Wanted: Acceleration of elevator
Solution :
Elevator at rest, no acceleration (a = 0). Force acts upward has plus sign and force acts downward has minus sign.
ΣF = m a
T – w = 0
T = w
T = 500 Newton
If the elevator accelerated downward then the tension force smallest then 500 N. Otherwise, if the elevator accelerated upward then the tension force larger then 500 N.

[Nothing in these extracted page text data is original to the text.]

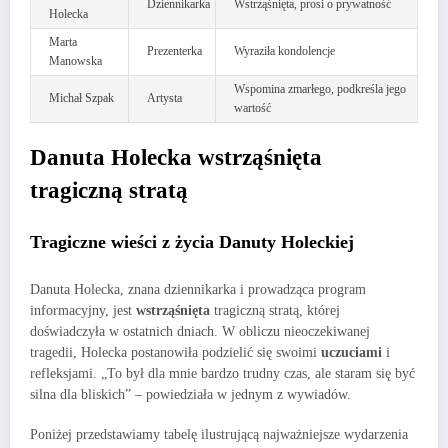
Dziennikarka
Wstrząśnięta, prosi o prywatność
Holecka
Marta
Prezenterka
Wyraziła kondolencje
Manowska
Wspomina zmarłego, podkreśla jego
Michał Szpak
Artysta
wartość
Danuta Holecka wstrząśnięta
tragiczną stratą
Tragiczne wieści z życia Danuty Holeckiej
Danuta Holecka, znana dziennikarka i prowadząca program
informacyjny, jest
wstrząśnięta
tragiczną stratą, której
doświadczyła w ostatnich dniach. W obliczu nieoczekiwanej
tragedii, Holecka postanowiła podzielić się swoimi
uczuciami
i
refleksjami. „To był dla mnie bardzo trudny czas, ale staram się być
silna dla bliskich” – powiedziała w jednym z wywiadów.
Poniżej przedstawiamy tabelę ilustrującą najważniejsze wydarzenia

The tension force = 750 N because the elevator accelerated upward. Force acts upward has plus sign and force acts downward has minus sign.
T – w = m a
750 – 500 = 50 a
250 = 50 a
a = 250 / 50
a = 5.0 m s–2
[irp]
3. An 60-kg person in an elevator accelerated downward at 3 m/s2. If acceleration due to gravity is 10 m/s2, what is the normal force exerted by elevator’s floor on person.
Known :
Mass (m) = 60 kg
Acceleration of person and elevator (a) = 3 m/s2
Acceleration due to gravity (g) = 10 m/s2
Weight (w) = m g = (60)(10) = 600 Newton
Wanted: The normal force (N)
Solution :
There are two forces acts on the person in the elevator, that is weight (w) of person and the normal force (N) exerted by the floor on the person. There are three vector quantities, that is weight (w), normal force (N) and acceleration of elevator, where weight acts downward, the normal force acts upward, acceleration of elevator is downward. Vector quantities that act downward have plus sign and vector quantities that act upward have minus sign.
∑F = m a
w – N = (60)(3)
600 – N = 180
N = 600 – 180
N = 420 Newton
[irp]
4. A 40-kg object in an elevator accelerated upward. If the elevator’s floor exerts 520 N on object and acceleration due to gravity is 10 m/s2. What is the acceleration of the elevator?
Known :
Mass (m) = 40 kg
Normal force (N) = 520 N
Acceleration due to gravity (g) = 10 m/s2
weight (w) = m g = (40)(10) = 400 N
Wanted : Acceleration of elevator
Solution :
∑F = m a
400 – 520 = (40)(a)
-120 = (40)(a)
a = -120/40
a = -3 m/s2
Acceleration of elevator is 3 m/s2. Minus sign indicates that elevator travels upward.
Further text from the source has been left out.